From the distributions figure of features above, we can see that the age feature has too many unique value. We can combine them into different age group for our analysis.
The code chunk below plot a bar chart by using mutate to build a new column based on age and save the new dataset as participants_age.
From the distribution figures and the features name, I want to see the relationship between some features.
ggplot(data = participants_age,
aes(x = householdSize, fill = haveKids))+
geom_bar()+
ggtitle("Distribution of household size with haveKids feature")
From the chart we can have a conclusion, the participants whose household size equals to 3, all of them have kids.
pk1 <- ggplot(data = participants,
aes(x = educationLevel, fill = haveKids))+
geom_bar() +
ggtitle("Have kids according to Education Level")
pk2 <- ggplot(data = participants_age,
aes(x = age_group, fill = haveKids))+
geom_bar() +
ggtitle("Have kids according to Age Group")
pk3 <- ggplot(data = participants_age,
aes(x = interestGroup, fill = haveKids))+
geom_bar() +
ggtitle("Have kids according to Interest Group")
pk1
pk2
pk3
Interest group have higher influence on the situation of having kids than education level and age group.
ggplot(data = participants_age,
aes(x = age_group, fill = educationLevel))+
geom_bar() +
ggtitle("Age Group according to Education Level")
From different age group, the education level distribution is quite same.

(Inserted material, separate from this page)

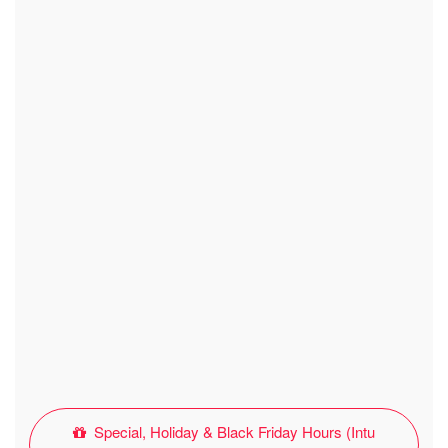
Special, Holiday & Black Friday Hours (Intu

ggplot(participants_age, aes(x = interestGroup, y = joviality, fill = haveKids)) +
introdataviz::geom_split_violin(alpha = .4, trim = FALSE) +
geom_boxplot(width = .2, alpha = .6, fatten = NULL, show.legend = FALSE) +
stat_summary(fun.data = "mean_se", geom = "pointrange", show.legend = F,
position = position_dodge(.175)) +
scale_y_continuous(breaks = seq(0, 1, 0.2),
limits = c(0, 1)) +
scale_fill_brewer(palette = "Dark2", name = "Have Kids")
From this chart we can see the participants in interest group G, if they have kids, they are much happier than those who don’t have kids in the same interest group. The same situation is also shown in interest group I, but it is not obvious as group G. Except these two interest groups, the average joviality don’t change too much according to whether the participants have kids. Although the average of joviality is quite same, but some distribution is quite different, in interest group C, if the participants don’t have kids, they are tend to very happy or very unhappy, while if they have kids, their joviality distribution is quite uniform, don’t have big fluctuation.